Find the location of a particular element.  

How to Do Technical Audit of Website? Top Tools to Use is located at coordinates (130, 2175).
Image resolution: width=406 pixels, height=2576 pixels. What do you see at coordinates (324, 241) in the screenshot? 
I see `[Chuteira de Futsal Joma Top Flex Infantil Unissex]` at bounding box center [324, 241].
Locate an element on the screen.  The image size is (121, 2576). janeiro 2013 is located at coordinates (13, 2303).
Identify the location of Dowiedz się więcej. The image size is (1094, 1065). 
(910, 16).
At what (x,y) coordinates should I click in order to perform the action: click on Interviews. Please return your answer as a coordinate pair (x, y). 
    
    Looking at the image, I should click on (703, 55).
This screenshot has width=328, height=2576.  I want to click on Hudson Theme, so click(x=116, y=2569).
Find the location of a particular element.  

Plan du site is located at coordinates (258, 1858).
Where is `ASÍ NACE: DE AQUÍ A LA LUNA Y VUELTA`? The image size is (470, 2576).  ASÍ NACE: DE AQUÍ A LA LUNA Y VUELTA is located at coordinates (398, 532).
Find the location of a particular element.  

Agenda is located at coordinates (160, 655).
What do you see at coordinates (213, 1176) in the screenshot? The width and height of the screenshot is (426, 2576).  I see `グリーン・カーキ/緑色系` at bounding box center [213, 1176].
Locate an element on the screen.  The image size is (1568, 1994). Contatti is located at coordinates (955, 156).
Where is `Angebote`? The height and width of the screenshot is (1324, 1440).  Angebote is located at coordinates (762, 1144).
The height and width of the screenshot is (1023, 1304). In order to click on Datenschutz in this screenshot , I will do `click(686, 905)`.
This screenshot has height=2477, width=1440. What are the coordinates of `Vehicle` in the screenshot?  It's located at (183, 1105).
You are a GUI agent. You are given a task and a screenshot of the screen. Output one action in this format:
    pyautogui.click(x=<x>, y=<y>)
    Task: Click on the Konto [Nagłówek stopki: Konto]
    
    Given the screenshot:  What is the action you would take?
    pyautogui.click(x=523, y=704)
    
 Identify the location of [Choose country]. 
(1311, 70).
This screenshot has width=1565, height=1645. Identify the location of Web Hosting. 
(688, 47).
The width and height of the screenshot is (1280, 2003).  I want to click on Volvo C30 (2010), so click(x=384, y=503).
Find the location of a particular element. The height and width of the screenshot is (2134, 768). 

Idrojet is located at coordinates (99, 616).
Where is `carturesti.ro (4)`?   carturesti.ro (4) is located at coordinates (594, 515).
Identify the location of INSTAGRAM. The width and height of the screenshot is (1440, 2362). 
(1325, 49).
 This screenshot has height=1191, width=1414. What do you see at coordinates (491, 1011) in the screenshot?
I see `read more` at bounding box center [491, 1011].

________________________________________

Scan the entries above for the line containing "What do you see at coordinates (213, 1176)", and copy it and all lines after it exactly, down to and including the line containing "This screenshot has height=2477, width=1440.".

What do you see at coordinates (213, 1176) in the screenshot? The width and height of the screenshot is (426, 2576).  I see `グリーン・カーキ/緑色系` at bounding box center [213, 1176].
Locate an element on the screen.  The image size is (1568, 1994). Contatti is located at coordinates (955, 156).
Where is `Angebote`? The height and width of the screenshot is (1324, 1440).  Angebote is located at coordinates (762, 1144).
The height and width of the screenshot is (1023, 1304). In order to click on Datenschutz in this screenshot , I will do `click(686, 905)`.
This screenshot has height=2477, width=1440. What are the coordinates of `Vehicle` in the screenshot?  It's located at (183, 1105).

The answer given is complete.